As the stars came out he gathered all her things and found a small cave, hidden under the cliff at the back of their first love making place, a safe and dry place. One by one, he placed all her objects into this place, holding her clothes to his face for a long time so he could absorb and remember her smell. Her guitar came last of all; he strummed the strings one last time before he left it. Then he filled the entrance with large stones, to deny other creature’s entrance.
He drove off into the night, rage still burning in his soul and tears un-cried. He drove all the night and most of the next day until finally he found himself coming into the town of Kununurra. Here he bought a hotel room and a bottle of overproof rum. He finally succumbed to alcoholic stupor. He stayed for three days, consuming bottle after bottle, until finally on the fourth day he woke almost sober, with the mother of all hangovers. He fed himself for the first time since Bella.
He was due to go to the Argyle diamond mine but could not bear to do this work without her. Instead he drove slowly back to Katherine, the nearest thing he had to a home at his empty flat. As he unpacked the car, a mechanical going through the motions, he found her passport.
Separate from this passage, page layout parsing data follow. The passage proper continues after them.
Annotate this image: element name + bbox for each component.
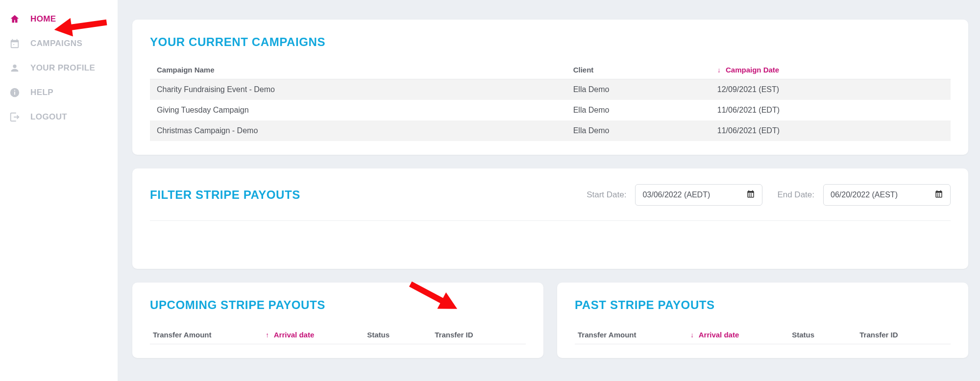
cell-client: Ella Demo bbox=[566, 120, 710, 141]
arrow-up-icon: ↑ bbox=[266, 331, 269, 339]
arrow-down-icon: ↓ bbox=[717, 66, 721, 74]
svg-rect-2 bbox=[14, 90, 15, 91]
col-amount[interactable]: Transfer Amount bbox=[150, 326, 263, 344]
sidebar-item-label: LOGOUT bbox=[30, 112, 67, 122]
table-row[interactable]: Christmas Campaign - Demo Ella Demo 11/0… bbox=[150, 120, 951, 141]
calendar-icon bbox=[934, 190, 943, 200]
cell-date: 12/09/2021 (EST) bbox=[710, 79, 951, 100]
calendar-icon bbox=[8, 38, 22, 49]
filter-card: FILTER STRIPE PAYOUTS Start Date: 03/06/… bbox=[132, 168, 968, 269]
end-date-value: 06/20/2022 (AEST) bbox=[831, 190, 898, 199]
sidebar-item-help[interactable]: HELP bbox=[0, 80, 118, 105]
col-arrival[interactable]: ↑ Arrival date bbox=[263, 326, 364, 344]
info-icon bbox=[8, 87, 22, 98]
filter-title: FILTER STRIPE PAYOUTS bbox=[150, 188, 300, 202]
col-status[interactable]: Status bbox=[789, 326, 857, 344]
home-icon bbox=[8, 14, 22, 24]
upcoming-payouts-card: UPCOMING STRIPE PAYOUTS Transfer Amount … bbox=[132, 283, 543, 358]
end-date-label: End Date: bbox=[777, 190, 814, 200]
col-arrival[interactable]: ↓ Arrival date bbox=[687, 326, 789, 344]
sidebar-item-home[interactable]: HOME bbox=[0, 7, 118, 31]
cell-date: 11/06/2021 (EDT) bbox=[710, 100, 951, 120]
past-payouts-card: PAST STRIPE PAYOUTS Transfer Amount ↓ Ar… bbox=[557, 283, 968, 358]
end-date-input[interactable]: 06/20/2022 (AEST) bbox=[823, 184, 951, 206]
sidebar-item-campaigns[interactable]: CAMPAIGNS bbox=[0, 31, 118, 56]
cell-name: Giving Tuesday Campaign bbox=[150, 100, 566, 120]
col-id[interactable]: Transfer ID bbox=[857, 326, 951, 344]
arrow-down-icon: ↓ bbox=[690, 331, 694, 339]
past-table: Transfer Amount ↓ Arrival date Status Tr… bbox=[575, 326, 951, 344]
start-date-input[interactable]: 03/06/2022 (AEDT) bbox=[635, 184, 762, 206]
col-campaign-name[interactable]: Campaign Name bbox=[150, 61, 566, 79]
col-id[interactable]: Transfer ID bbox=[432, 326, 526, 344]
sidebar-item-label: HELP bbox=[30, 88, 53, 97]
past-title: PAST STRIPE PAYOUTS bbox=[575, 298, 951, 312]
cell-name: Charity Fundraising Event - Demo bbox=[150, 79, 566, 100]
col-client[interactable]: Client bbox=[566, 61, 710, 79]
col-campaign-date-label: Campaign Date bbox=[726, 66, 779, 74]
sidebar-item-label: YOUR PROFILE bbox=[30, 63, 95, 73]
sidebar: HOME CAMPAIGNS YOUR PROFILE HELP LOGOUT bbox=[0, 0, 118, 381]
table-row[interactable]: Giving Tuesday Campaign Ella Demo 11/06/… bbox=[150, 100, 951, 120]
sidebar-item-label: HOME bbox=[30, 14, 56, 24]
cell-client: Ella Demo bbox=[566, 79, 710, 100]
campaigns-title: YOUR CURRENT CAMPAIGNS bbox=[150, 35, 951, 49]
sidebar-item-profile[interactable]: YOUR PROFILE bbox=[0, 56, 118, 80]
col-arrival-label: Arrival date bbox=[699, 331, 739, 339]
campaigns-table: Campaign Name Client ↓ Campaign Date Cha… bbox=[150, 61, 951, 141]
col-status[interactable]: Status bbox=[364, 326, 432, 344]
campaigns-card: YOUR CURRENT CAMPAIGNS Campaign Name Cli… bbox=[132, 20, 968, 155]
payouts-row: UPCOMING STRIPE PAYOUTS Transfer Amount … bbox=[132, 283, 968, 358]
col-amount[interactable]: Transfer Amount bbox=[575, 326, 687, 344]
cell-date: 11/06/2021 (EDT) bbox=[710, 120, 951, 141]
sidebar-item-label: CAMPAIGNS bbox=[30, 39, 82, 48]
col-arrival-label: Arrival date bbox=[274, 331, 315, 339]
col-campaign-date[interactable]: ↓ Campaign Date bbox=[710, 61, 951, 79]
start-date-label: Start Date: bbox=[587, 190, 626, 200]
calendar-icon bbox=[746, 190, 755, 200]
sidebar-item-logout[interactable]: LOGOUT bbox=[0, 105, 118, 129]
main-content: YOUR CURRENT CAMPAIGNS Campaign Name Cli… bbox=[132, 0, 968, 381]
filter-controls: Start Date: 03/06/2022 (AEDT) End Date: … bbox=[587, 184, 951, 206]
table-row[interactable]: Charity Fundraising Event - Demo Ella De… bbox=[150, 79, 951, 100]
cell-name: Christmas Campaign - Demo bbox=[150, 120, 566, 141]
cell-client: Ella Demo bbox=[566, 100, 710, 120]
logout-icon bbox=[8, 112, 22, 122]
start-date-value: 03/06/2022 (AEDT) bbox=[642, 190, 710, 199]
svg-rect-1 bbox=[14, 92, 15, 95]
upcoming-title: UPCOMING STRIPE PAYOUTS bbox=[150, 298, 526, 312]
user-icon bbox=[8, 63, 22, 73]
upcoming-table: Transfer Amount ↑ Arrival date Status Tr… bbox=[150, 326, 526, 344]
It was funny how these things refused to die and lie with their owners; he still had the Elfin one which also should have been left behind to mind its owner. But now he had it he would now cast it away, it was so precious as it bore her image. So he found a small tin box and placed the two passports side by side in this box, mementos of lost loves. The box went behind his car seat to travel on with him to wherever came next.
A month passed, then another. Life had lost its flavour. Only the sense of the crocodile spirits remained and, in a strange way, he treasured them. He could not blame them; they were his totem after all. He found a small comfort in the togetherness of his soul and hers, linked through the crocodiles. Increasingly his mind turned inwards to this place.